• _Brief_:
Taking the listing below, restate word for word each line from the line with "Cottages in Lonavala" to the line with "Group Getaways Cottages", ends included, and stop there.

[Material for this task Boundary: Start]

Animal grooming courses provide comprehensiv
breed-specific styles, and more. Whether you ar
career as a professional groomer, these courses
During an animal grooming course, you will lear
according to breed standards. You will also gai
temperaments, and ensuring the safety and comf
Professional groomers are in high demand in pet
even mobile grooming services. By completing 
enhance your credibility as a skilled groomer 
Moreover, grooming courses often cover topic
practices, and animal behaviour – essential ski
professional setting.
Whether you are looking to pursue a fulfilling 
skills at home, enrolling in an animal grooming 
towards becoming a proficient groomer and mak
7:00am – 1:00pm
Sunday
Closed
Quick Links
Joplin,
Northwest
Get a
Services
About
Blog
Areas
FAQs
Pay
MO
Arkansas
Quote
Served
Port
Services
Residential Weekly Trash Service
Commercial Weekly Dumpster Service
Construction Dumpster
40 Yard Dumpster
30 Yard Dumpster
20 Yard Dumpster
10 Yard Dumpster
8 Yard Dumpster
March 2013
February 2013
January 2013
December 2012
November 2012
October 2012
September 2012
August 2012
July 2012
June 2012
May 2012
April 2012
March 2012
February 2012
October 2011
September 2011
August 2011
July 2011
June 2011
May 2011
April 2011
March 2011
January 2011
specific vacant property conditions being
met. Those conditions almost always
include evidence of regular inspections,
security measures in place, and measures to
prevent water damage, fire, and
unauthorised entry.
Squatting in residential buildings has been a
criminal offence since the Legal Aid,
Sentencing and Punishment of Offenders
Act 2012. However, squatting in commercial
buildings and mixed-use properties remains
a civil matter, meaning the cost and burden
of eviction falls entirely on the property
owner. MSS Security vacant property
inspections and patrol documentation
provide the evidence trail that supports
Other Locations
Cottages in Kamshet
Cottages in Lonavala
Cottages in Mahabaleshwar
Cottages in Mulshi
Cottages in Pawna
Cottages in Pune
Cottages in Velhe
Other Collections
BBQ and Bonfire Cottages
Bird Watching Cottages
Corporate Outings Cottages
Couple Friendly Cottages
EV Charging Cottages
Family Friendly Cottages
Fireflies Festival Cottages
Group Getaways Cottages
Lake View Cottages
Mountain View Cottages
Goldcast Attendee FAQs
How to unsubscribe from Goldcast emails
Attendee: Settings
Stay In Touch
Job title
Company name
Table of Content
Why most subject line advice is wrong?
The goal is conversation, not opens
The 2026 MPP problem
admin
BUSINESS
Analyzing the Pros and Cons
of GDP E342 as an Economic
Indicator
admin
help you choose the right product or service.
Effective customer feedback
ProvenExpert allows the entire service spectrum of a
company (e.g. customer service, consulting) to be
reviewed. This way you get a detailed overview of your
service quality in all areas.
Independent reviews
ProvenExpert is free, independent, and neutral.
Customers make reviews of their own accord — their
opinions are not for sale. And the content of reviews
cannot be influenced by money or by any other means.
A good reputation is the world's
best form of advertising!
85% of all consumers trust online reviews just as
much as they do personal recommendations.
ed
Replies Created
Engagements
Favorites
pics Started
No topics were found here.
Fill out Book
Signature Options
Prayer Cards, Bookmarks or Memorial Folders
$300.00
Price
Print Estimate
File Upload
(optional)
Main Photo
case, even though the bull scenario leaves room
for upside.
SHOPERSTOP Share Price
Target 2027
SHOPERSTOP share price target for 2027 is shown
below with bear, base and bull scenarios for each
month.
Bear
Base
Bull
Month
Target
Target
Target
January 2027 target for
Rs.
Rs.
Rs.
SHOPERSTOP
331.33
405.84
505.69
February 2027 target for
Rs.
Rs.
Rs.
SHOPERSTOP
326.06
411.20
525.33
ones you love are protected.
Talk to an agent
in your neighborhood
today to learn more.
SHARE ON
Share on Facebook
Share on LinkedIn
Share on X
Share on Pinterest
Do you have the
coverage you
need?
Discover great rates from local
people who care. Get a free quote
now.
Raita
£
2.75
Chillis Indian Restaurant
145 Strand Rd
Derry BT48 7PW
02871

[Material for this task Boundary: End]

• _Task solution_:
Cottages in Lonavala
Cottages in Mahabaleshwar
Cottages in Mulshi
Cottages in Pawna
Cottages in Pune
Cottages in Velhe
Other Collections
BBQ and Bonfire Cottages
Bird Watching Cottages
Corporate Outings Cottages
Couple Friendly Cottages
EV Charging Cottages
Family Friendly Cottages
Fireflies Festival Cottages
Group Getaways Cottages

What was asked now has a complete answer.